Monday, September 13, 2010

Afghanistan: The Chinese Water Torture

DOONESBURY: RED RASCAL, AFGHAN SUPER HERO

The Sunday Doonesbury comic strip is like a gift that keeps on giving. In the September 5 strip Garry Trudeau gave us the funny but all-too-true story about what a mess we get into when we hire local militias in an effort to buy some kind of peace in the neighborhood. It was an "ain't that the truth" kind of story. It was the inspiration for my September 6 post. This week (September 12) Doonesbury was a tale of Red Rascal, a mysterious Afghan super hero out to right the wrongs committed by Taliban "evil doers". It's an "ah, if that it were only so" kind of story. This post is not to reveal the true identity of Trudeau's super hero (it is not General Petraeus) but, sadly, the opposite reality -- how Afghanistan has come to be like Chinese water torture, a slow drop at a time on the forehead until you cry out for mercy or go insane.

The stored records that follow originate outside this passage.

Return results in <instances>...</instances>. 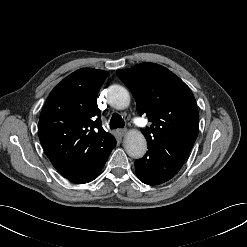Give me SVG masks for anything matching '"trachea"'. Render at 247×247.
<instances>
[{"mask_svg": "<svg viewBox=\"0 0 247 247\" xmlns=\"http://www.w3.org/2000/svg\"><path fill=\"white\" fill-rule=\"evenodd\" d=\"M109 125L111 129L123 128L125 122L119 114L115 113L112 115Z\"/></svg>", "mask_w": 247, "mask_h": 247, "instance_id": "3493384b", "label": "trachea"}]
</instances>
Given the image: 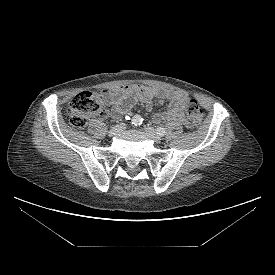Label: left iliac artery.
<instances>
[{
    "instance_id": "44dca946",
    "label": "left iliac artery",
    "mask_w": 275,
    "mask_h": 275,
    "mask_svg": "<svg viewBox=\"0 0 275 275\" xmlns=\"http://www.w3.org/2000/svg\"><path fill=\"white\" fill-rule=\"evenodd\" d=\"M156 131H157V134H159L160 136H164L166 133L165 129L162 127H158Z\"/></svg>"
}]
</instances>
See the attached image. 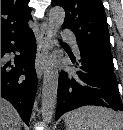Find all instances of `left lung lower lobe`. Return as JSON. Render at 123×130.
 I'll return each instance as SVG.
<instances>
[{
	"label": "left lung lower lobe",
	"mask_w": 123,
	"mask_h": 130,
	"mask_svg": "<svg viewBox=\"0 0 123 130\" xmlns=\"http://www.w3.org/2000/svg\"><path fill=\"white\" fill-rule=\"evenodd\" d=\"M79 60L70 55L74 73H60L55 120L64 113L86 105L123 111L112 57L79 48Z\"/></svg>",
	"instance_id": "1"
}]
</instances>
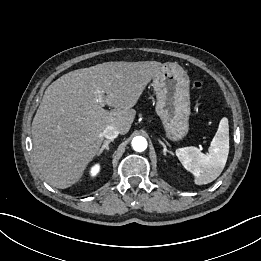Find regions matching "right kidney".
Returning a JSON list of instances; mask_svg holds the SVG:
<instances>
[{"instance_id": "obj_1", "label": "right kidney", "mask_w": 261, "mask_h": 261, "mask_svg": "<svg viewBox=\"0 0 261 261\" xmlns=\"http://www.w3.org/2000/svg\"><path fill=\"white\" fill-rule=\"evenodd\" d=\"M100 170V166L98 164L94 165L91 170H90V174L92 176H95Z\"/></svg>"}]
</instances>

In previous posts on Afghanistan, July 29 and August 21, I have focused on the corruption that infests the highest levels of the government of President Hamid Karzai, including his family, referring to them as upper case SOB's. (For the truly innocent among us, SOB means Son of a Bitch.) And in our search for anyone or any groups who will help us to extricate ourselves from the Afghan mess, we have paid out bribe money to lower case sob's, local warlords/militias to keep them from attacking our troops or supply convoys moving through their territories.

From the beginning, part of our Afghan policy has been to root out corruption as one of the things that needed to be done in our nation-building goal. As part of nation-building we naively believed we could get Afghan farmers to give up poppy growing and opium production, a major prop of official and unofficial corruption in the country. We have now given up nation building as a policy objective, but any effort to root out corruption has become a kind of Catch 22. The Washington Post last week (September 10) had a really scarey story which said, "After nearly nine years of nation-building in Afghanistan, experts say, the U.S. government faces mounting evidence that it has helped assemble one of the most corrupt governments in the world." Just one day before that, another Post story said that Karzai intends to block any international investigations into corruption. And prior to that Karzai blocked an American funded investigation of corruption, placing himself personally between the investigators and one of his top aides being investigated. In sum, we seem to have accepted the obvious fact that the Karzai government is corrupt beyond redemption, so if the primary goal in Afghanistan is to defeat al-Qaeda and the Taliban, then we will have to live with the corruption and keep funding it.

But the unceasing dripping on the forehead stemming from our growing tolerance and funding of graft may be matched by the dripping from the the fight-the-Taliban front. An important part of our current strategy to defeat al-Qaeda and the Taliban seems to be to subdivide the Taliban into two groups--the hard core bad guys, and the not-so-hard core moderates. The Taliban hunted by Trudeau's Red Rascal defines the former, the "evil doers". The latter apparently are those Taliban who have never signed on to what national security advisor General James Jones refers to as the "global jihad business and doesn't seem to have any ambitions beyond the region." So these lower case, moderate Taliban sob's are the ones the Afghan, Pakistani, and U.S. governments would like to bring to the bargaining table for a political solution to the war.

But that apparently isn't the only way we are seeking to use lower level Taliban and other lower case sob's, local warlords and militias. Again a Washington Post story (September 4) quoting an unidentified senior defense official: "There are areas where you need strong leadership, and some of these leaders are not entirely pure. But they can help us to be more effective in going after the primary threat, which is the Taliban." However, as already noted, the Taliban now is a divisible term and the U.S. and some international partners have committed $250 million toward an effort to get lower level Taliban to leave the insurgency and work as hired hands to provide internal security in various parts of the country. But (in Afghanistan there always seems to be a "but" or series of "buts"), there are internal divisions within the Afghan government that have prevented getting the Taliban-for-hire program from being effectively implemented. An important part of that split is one view that buying the Taliban into the fold at any level will be an opening for renewed Taliban control by the "evil doers" in the future.


So with what seems to be a continuous stream of bad news about rampant corruption funded, at least in part, with American money and with our growing frustrations in dealing with Karzai, it is hardly any wonder that there is a large and growing segment of Americans who believe that the only solution is to just get out of Afghanistan. This would help end these frustrations as well as the larger problems of growing combat casualties and spending billions of dollars to pay for the war and the corruption. In short, Afghanistan has become not only a military, political, and budgetary burden, but also a growing embarrassment. Sadly, there is no Red Rascal in sight, only the unending Chinese water torture attached to dealing with the Karzai government while
trying to fight an increasingly unpopular war.